Corrosion is a serious issue causing damage in steel facilities. Timely inspection and repair is essential to avoid unprecedented structural failures. Employing non-destructive methods of manual inspection for large number of antennas to detect corrosion and related damages is time consuming and expensive. In addition to this, safety of inspector to climb structures possibly weakened by corrosion.
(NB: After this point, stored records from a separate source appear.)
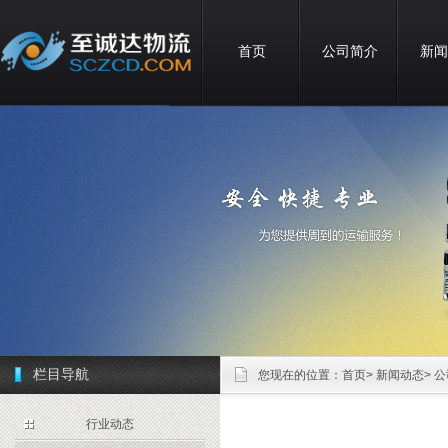
首页
公司简介
新闻
栏目导航
您现在的位置：
首页
>
新闻动态
>
公
行业动态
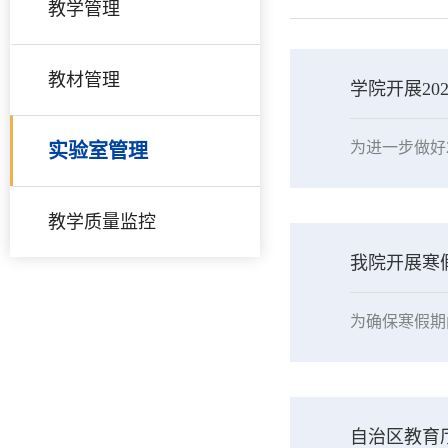
教学管理
教材管理
学院开展20
实验室管理
教学质量监控
我院开展寒
自治区教育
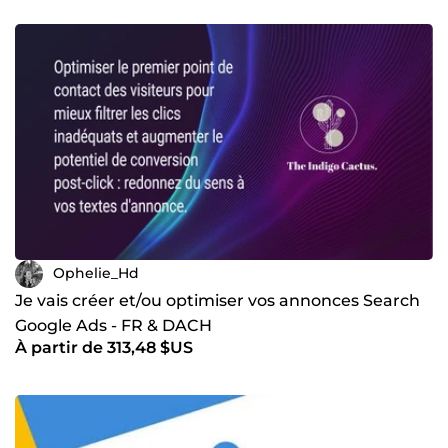
Ophelie_Hd
Je vais créer et/ou optimiser vos annonces Search
Google Ads - FR & DACH
À partir de 313,48 $US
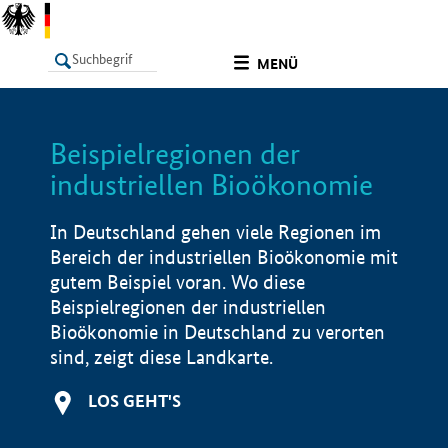
undefined
MENÜ
Beispielregionen der
LISTE
Filter
Info
industriellen Bioökonomie
In Deutschland gehen viele Regionen im
Bereich der industriellen Bioökonomie mit
gutem Beispiel voran. Wo diese
Beispielregionen der industriellen
Bioökonomie in Deutschland zu verorten
sind, zeigt diese Landkarte.
LOS GEHT'S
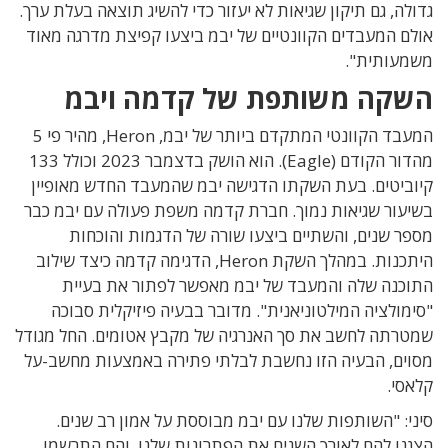
גדולה, גם תיקון שגיאות לא יעזור כדי להשיג תוצאה בעלת ערך.
אולם המעבדים הקוונטיים של יבמ ביצעו קפיצת מדרגה מאוד
משמעותית".
השקה משותפת של קדמה ויבמ
המעבד הקוונטי המתקדם ביותר של יבמ, Heron, מהיר פי 5
מהדור הקודם (Eagle). הוא הושק בדצמבר 2023 וכולל 133
קיוביטים. בעת השקתו הדגישה יבמ שהמעבד החדש מאופיין
בשיעור שגיאות נמוך. חברת קדמה משפת פעולה עם יבמ כבר
מספר שנים, והשתיים ביצעו שורה של הדגמות והוכחות
היתכנות. במהלך השקת Heron, הדגימה קדמה כיצד שילוב
התוכנה שלה והמעבד של יבמ מאפשר לפתור את בעיית
"סימולציה המילטוניאנית". מדובר בבעיה פיזיקלית סבוכה
שמטרתה לחשב את סך האנרגיה של מקבץ אטומים. החל מגודל
מסוים, הבעיה הזו נחשבת לבלתי פתירה באמצעות מחשב-על
קלאסי.
סיני: "השותפות שלנו עם יבמ מבוססת על אמון רב שנים.
הצגנו להם לאורך השנים את הפתרונות שלנו, והם התרשמו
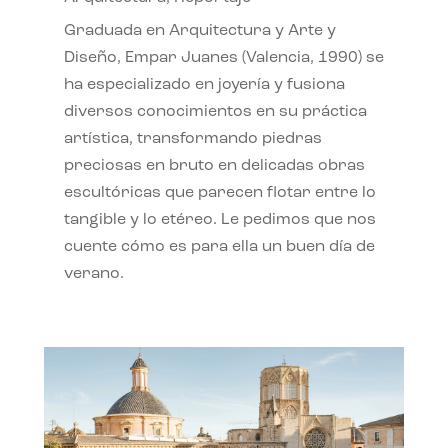
Graduada en Arquitectura y Arte y
Diseño, Empar Juanes (Valencia, 1990) se
ha especializado en joyería y fusiona
diversos conocimientos en su práctica
artística, transformando piedras
preciosas en bruto en delicadas obras
escultóricas que parecen flotar entre lo
tangible y lo etéreo. Le pedimos que nos
cuente cómo es para ella un buen día de
verano.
In such a situation non-contact approach of automated visual inspection for corrosion and related damage detection through image processing of aerial based images is a viable option. For robust corrosion segmentation and detection, we investigate color classification based on random forest. A random forest is a statistical framework with a very high generalization accuracy and quick training times. We evaluate random forest based corrosion detection and compare it to Bayesian network, Multilayer Perceptron, SVM, Naive Bayes and RBF network. Results on a database of real images with manually annotated pixel-level ground truth show that with the IHLS colour space, the random forest approach outperforms other approaches.

Paper Details

Date Published: 14 February 2019
PDF: 6 pages
Proc. SPIE 11048, 17th International Conference on Optical Communications and Networks (ICOCN2018), 110480B (14 February 2019); doi: 10.1117/12.2518313
Show Author Affiliations
Tingting Liu, China Satellite Maritime Tracking and Control Dept. (China)
Kai Kang, China Satellite Maritime Tracking and Control Dept. (China)
Fen Zhang, China Satellite Maritime Tracking and Control Dept. (China)
Jialiang Ni, China Satellite Maritime Tracking and Control Dept. (China)
Tianyun Wang, China Satellite Maritime Tracking and Control Dept. (China)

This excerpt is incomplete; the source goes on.